(DATA UNDER STUDY Opens)

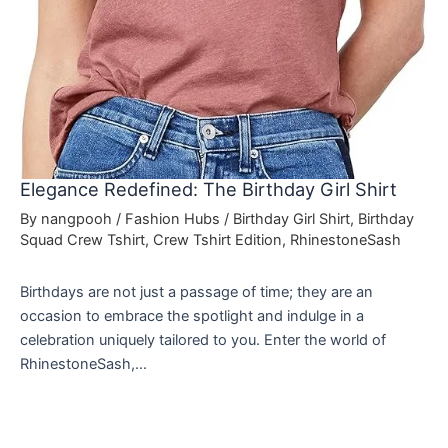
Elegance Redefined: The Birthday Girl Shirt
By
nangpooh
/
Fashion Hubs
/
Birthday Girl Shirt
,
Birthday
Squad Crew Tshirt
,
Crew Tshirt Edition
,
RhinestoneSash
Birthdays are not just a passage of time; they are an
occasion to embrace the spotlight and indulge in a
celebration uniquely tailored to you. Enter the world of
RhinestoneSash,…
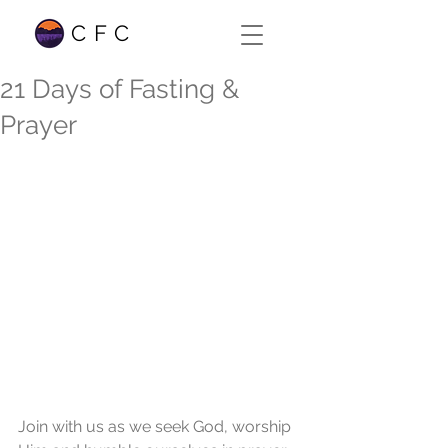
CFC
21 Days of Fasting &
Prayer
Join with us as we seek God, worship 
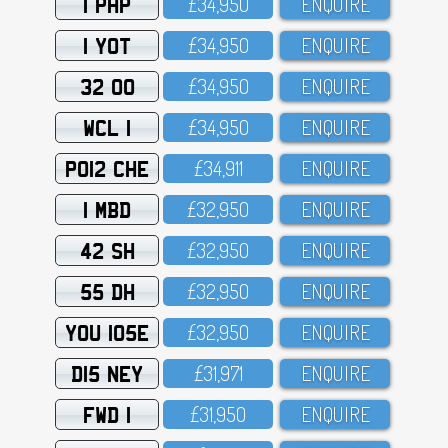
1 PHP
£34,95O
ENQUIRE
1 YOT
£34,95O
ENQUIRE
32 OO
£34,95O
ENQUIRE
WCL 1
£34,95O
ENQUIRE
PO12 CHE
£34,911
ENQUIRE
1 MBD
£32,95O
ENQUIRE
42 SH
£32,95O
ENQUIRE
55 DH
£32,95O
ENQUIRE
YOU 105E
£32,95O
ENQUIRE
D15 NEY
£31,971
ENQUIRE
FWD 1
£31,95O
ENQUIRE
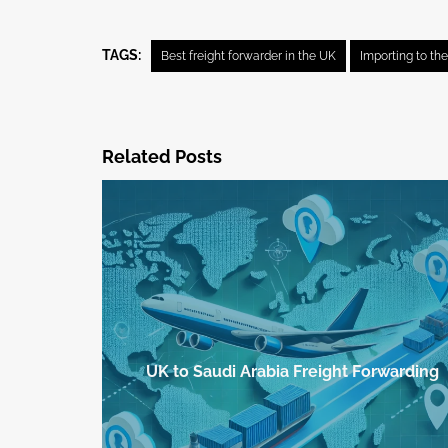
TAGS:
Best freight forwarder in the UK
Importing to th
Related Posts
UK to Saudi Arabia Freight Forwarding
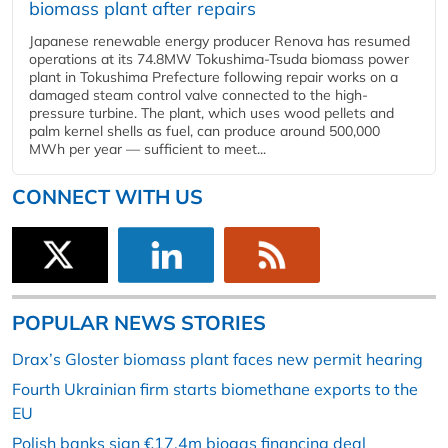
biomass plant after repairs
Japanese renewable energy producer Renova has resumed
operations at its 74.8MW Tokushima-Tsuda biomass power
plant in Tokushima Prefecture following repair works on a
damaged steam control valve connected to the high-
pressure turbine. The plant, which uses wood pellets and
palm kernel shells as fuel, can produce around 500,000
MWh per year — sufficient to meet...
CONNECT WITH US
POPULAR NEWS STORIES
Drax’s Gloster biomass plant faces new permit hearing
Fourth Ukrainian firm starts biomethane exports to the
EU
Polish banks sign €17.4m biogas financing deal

(DATA UNDER STUDY Closes)

ASSIGNMENT: The expected result is every record above, word for word, with no pictures in it.

RESPONSE FOR THIS EXERCISE:
Elegance Redefined: The Birthday Girl Shirt
By
nangpooh
/
Fashion Hubs
/
Birthday Girl Shirt
,
Birthday
Squad Crew Tshirt
,
Crew Tshirt Edition
,
RhinestoneSash
Birthdays are not just a passage of time; they are an
occasion to embrace the spotlight and indulge in a
celebration uniquely tailored to you. Enter the world of
RhinestoneSash,…
CFC
21 Days of Fasting &
Prayer
Join with us as we seek God, worship 
1 PHP
£34,95O
ENQUIRE
1 YOT
£34,95O
ENQUIRE
32 OO
£34,95O
ENQUIRE
WCL 1
£34,95O
ENQUIRE
PO12 CHE
£34,911
ENQUIRE
1 MBD
£32,95O
ENQUIRE
42 SH
£32,95O
ENQUIRE
55 DH
£32,95O
ENQUIRE
YOU 105E
£32,95O
ENQUIRE
D15 NEY
£31,971
ENQUIRE
FWD 1
£31,95O
ENQUIRE
TAGS:
Best freight forwarder in the UK
Importing to th
Related Posts
UK to Saudi Arabia Freight Forwarding
biomass plant after repairs
Japanese renewable energy producer Renova has resumed
operations at its 74.8MW Tokushima-Tsuda biomass power
plant in Tokushima Prefecture following repair works on a
damaged steam control valve connected to the high-
pressure turbine. The plant, which uses wood pellets and
palm kernel shells as fuel, can produce around 500,000
MWh per year — sufficient to meet...
CONNECT WITH US
POPULAR NEWS STORIES
Drax’s Gloster biomass plant faces new permit hearing
Fourth Ukrainian firm starts biomethane exports to the
EU
Polish banks sign €17.4m biogas financing deal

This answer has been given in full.